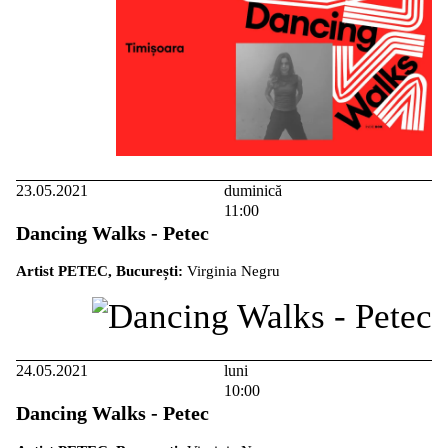
23.05.2021
duminică
11:00
Dancing Walks - Petec
Artist PETEC, București:
Virginia Negru
24.05.2021
luni
10:00
Dancing Walks - Petec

--------------------

Task to complete:
Send back the entries above exactly. Skip the images.

Exercise answer:
23.05.2021
duminică
11:00
Dancing Walks - Petec
Artist PETEC, București:
Virginia Negru
24.05.2021
luni
10:00
Dancing Walks - Petec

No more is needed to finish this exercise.